Directions = Filter these entries, keeping only lines that hold the word "elements".

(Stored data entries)
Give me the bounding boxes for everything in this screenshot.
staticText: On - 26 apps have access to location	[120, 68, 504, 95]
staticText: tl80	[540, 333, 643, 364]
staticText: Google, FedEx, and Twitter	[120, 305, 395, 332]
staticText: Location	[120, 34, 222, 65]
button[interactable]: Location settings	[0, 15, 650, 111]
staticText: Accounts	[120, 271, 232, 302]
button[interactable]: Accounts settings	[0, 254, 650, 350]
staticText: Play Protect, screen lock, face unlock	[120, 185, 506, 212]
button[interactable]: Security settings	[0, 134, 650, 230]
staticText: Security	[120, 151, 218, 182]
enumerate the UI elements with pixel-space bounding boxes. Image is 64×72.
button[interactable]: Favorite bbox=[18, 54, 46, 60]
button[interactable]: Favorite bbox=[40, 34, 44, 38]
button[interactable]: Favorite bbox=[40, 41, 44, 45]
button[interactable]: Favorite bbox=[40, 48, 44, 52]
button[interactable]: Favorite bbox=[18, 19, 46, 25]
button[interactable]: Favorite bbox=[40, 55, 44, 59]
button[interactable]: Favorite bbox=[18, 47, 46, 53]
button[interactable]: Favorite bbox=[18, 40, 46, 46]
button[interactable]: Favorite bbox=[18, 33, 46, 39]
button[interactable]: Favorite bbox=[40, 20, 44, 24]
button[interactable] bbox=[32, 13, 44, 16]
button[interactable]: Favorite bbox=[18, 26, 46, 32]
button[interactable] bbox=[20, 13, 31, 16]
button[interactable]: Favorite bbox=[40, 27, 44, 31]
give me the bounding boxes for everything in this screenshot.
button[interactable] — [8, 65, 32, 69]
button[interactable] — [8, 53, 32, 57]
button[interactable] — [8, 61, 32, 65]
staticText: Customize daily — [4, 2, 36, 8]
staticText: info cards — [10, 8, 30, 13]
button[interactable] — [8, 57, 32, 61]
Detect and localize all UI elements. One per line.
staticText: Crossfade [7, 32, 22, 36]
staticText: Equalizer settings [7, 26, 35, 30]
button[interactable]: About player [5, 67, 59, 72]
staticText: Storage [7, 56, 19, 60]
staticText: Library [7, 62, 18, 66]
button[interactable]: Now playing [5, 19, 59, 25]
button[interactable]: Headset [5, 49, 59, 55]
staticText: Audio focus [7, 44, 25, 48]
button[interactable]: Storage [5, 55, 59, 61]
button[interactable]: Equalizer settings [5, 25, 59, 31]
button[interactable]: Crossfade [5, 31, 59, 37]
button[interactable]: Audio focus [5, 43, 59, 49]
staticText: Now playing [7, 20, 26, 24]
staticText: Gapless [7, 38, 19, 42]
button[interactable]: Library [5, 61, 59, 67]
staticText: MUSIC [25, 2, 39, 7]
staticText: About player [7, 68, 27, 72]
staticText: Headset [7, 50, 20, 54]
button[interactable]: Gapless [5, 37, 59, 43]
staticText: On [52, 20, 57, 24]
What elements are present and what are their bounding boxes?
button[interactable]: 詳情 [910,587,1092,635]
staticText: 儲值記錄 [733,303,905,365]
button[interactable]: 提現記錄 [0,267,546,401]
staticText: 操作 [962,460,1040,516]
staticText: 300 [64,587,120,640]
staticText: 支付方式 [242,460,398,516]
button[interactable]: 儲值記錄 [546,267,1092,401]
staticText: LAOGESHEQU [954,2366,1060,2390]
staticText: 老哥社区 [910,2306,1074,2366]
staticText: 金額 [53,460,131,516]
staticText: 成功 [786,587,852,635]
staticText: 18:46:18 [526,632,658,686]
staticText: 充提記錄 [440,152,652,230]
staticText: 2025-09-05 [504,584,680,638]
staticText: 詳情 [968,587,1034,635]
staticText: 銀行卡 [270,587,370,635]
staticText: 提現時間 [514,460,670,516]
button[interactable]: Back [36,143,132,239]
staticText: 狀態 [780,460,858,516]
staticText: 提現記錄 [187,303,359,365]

Solved problem =
enumerate the UI elements with pixel-space bounding boxes. Image is 64×72.
Detect and localize all UI elements. One per line.
What elements are present and what are their bounding boxes?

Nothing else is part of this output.